A-AA+
BOGOTÁ, Colombia (EFE).- La Policía colombiana dispersó este viernes con gases lacrimógenos en la céntrica Plaza de Bolívar, en Bogotá, un nuevo cacerolazo contra las políticas del presidente Iván Duque, justo cuando los manifestantes habían comenzado su protesta.
Los ciudadanos, en su mayoría estudiantes, estaban golpeando sus cacerolas cuando miembros del Escuadrón Móvil Antidisturbios (ESMAD) les arrojaron gases lacrimógenos y la protesta se dispersó.
Esto ocurre un día después de que un súbito cacerolazo prolongara anoche en los barrios residenciales de la ciudad la jornada de protestas contra la política económica y social del Gobierno.
El alcalde de Bogotá, Enrique Peñalosa, decretó este viernes el toque de queda en tres barrios populosos del sur de la ciudad para contener los disturbios y saqueos por parte de vándalos, que se registraron tras la protesta masiva del jueves contra el Gobierno de Iván Duque.

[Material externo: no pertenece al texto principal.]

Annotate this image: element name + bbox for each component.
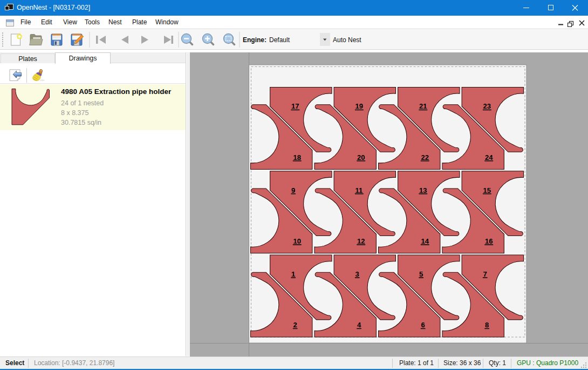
svg-text:1: 1 — [291, 270, 295, 278]
svg-text:9: 9 — [291, 186, 295, 194]
svg-text:8: 8 — [485, 321, 489, 329]
svg-text:16: 16 — [485, 237, 493, 245]
svg-text:23: 23 — [483, 102, 491, 110]
svg-text:10: 10 — [293, 237, 301, 245]
svg-text:Engine:: Engine: — [243, 36, 266, 44]
svg-text:22: 22 — [421, 153, 429, 162]
svg-text:18: 18 — [293, 153, 301, 162]
svg-text:11: 11 — [355, 186, 363, 194]
svg-text:21: 21 — [419, 102, 427, 110]
svg-text:2: 2 — [293, 321, 297, 329]
svg-text:17: 17 — [291, 102, 299, 110]
svg-text:20: 20 — [357, 153, 365, 162]
svg-text:Default: Default — [269, 36, 290, 44]
svg-text:7: 7 — [483, 270, 487, 278]
svg-text:5: 5 — [419, 270, 423, 278]
svg-text:24: 24 — [485, 153, 493, 162]
svg-text:13: 13 — [419, 186, 427, 194]
svg-text:Auto Nest: Auto Nest — [333, 36, 361, 44]
svg-text:12: 12 — [357, 237, 365, 245]
svg-text:19: 19 — [355, 102, 363, 110]
svg-text:15: 15 — [483, 186, 491, 194]
svg-text:14: 14 — [421, 237, 429, 245]
svg-text:6: 6 — [421, 321, 425, 329]
svg-text:4: 4 — [357, 321, 361, 329]
svg-text:3: 3 — [355, 270, 359, 278]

"Vamos a establecer el toque de queda en Bosa, Kennedy y Ciudad Bolívar a partir de las ocho de la noche", dijo el alcalde en una declaración a la prensa.
Según Peñalosa, en esos tres barrios "se han concentrado los actos delincuenciales en el día de hoy", lo que incluye saqueo de comercios y daños a 79 autobuses del servicio público.